Et la liste énoncée révèle des surprises. Les médecins déclarent ainsi que les statines les plus efficaces contre le cholestérol ne sont pas celles les plus prescrites. De même, les médicaments les plus utilisés par les Français contre l’arthrose sont absents de la liste de « médicaments essentiels ». Face à ce constat des plus inattendus, les médecins auteurs de la liste aimeraient voir leurs recommandations entendues. « Une première liste officielle pourrait voir le jour dès 2016 », estime Loic Guillevin, président de la Commission de la transparence, instance de l’Agence du médicament, dans l’enquête de Science et vie.
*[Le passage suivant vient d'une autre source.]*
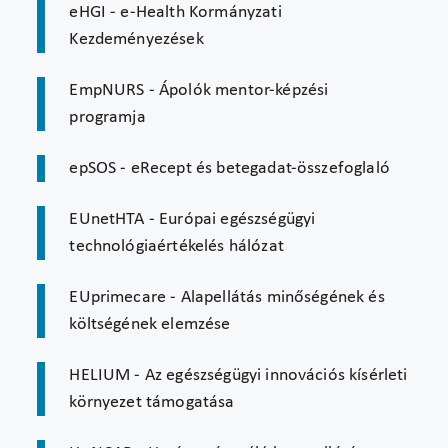
eHGI - e-Health Kormányzati
Kezdeményezések
EmpNURS - Ápolók mentor-képzési
programja
epSOS - eRecept és betegadat-összefoglaló
EUnetHTA - Európai egészségügyi
technológiaértékelés hálózat
EUprimecare - Alapellátás minőségének és
költségének elemzése
HELIUM - Az egészségügyi innovációs kísérleti
környezet támogatása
Le magazine souligne que ce rêve pourrait bientôt devenir réalité dans les prochains moins. En effet, la loi de Santé actuellement discutée au Parlement devrait inclure un article demandant à la Haute autorité de santé (HAS) d’ « élaborer et [de] valider une liste de médicaments à utiliser préférentiellement par les professionnels de santé ». La liste officieuse de « médicaments essentiels » pourrait donc inspirer la HAS pour créer une liste officielle.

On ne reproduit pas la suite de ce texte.